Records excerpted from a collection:

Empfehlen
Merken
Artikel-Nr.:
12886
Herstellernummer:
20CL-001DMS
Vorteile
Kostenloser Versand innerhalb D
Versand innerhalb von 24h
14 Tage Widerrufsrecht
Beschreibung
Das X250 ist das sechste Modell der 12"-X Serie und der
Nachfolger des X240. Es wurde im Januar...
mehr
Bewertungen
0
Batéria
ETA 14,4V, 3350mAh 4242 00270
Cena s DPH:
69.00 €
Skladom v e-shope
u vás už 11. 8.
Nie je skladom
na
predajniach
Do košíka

--

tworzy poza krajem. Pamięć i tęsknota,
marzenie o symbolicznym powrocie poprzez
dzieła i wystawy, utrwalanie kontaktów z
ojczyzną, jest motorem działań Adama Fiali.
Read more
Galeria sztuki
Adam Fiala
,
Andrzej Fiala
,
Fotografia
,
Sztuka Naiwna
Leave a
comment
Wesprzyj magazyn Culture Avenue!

* * *

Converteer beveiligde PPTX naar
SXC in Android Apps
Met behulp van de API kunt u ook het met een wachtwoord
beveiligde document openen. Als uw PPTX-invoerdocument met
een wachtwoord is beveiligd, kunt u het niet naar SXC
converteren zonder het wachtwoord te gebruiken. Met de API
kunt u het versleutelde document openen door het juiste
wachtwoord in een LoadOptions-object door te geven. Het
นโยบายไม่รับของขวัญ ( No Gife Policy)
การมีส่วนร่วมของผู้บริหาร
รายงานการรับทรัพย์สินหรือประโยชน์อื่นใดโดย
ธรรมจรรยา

Task objective. In the records above, locate the lines holding the word "kunt". Copy each of them.

Answer area.
Met behulp van de API kunt u ook het met een wachtwoord
een wachtwoord is beveiligd, kunt u het niet naar SXC
kunt u het versleutelde document openen door het juiste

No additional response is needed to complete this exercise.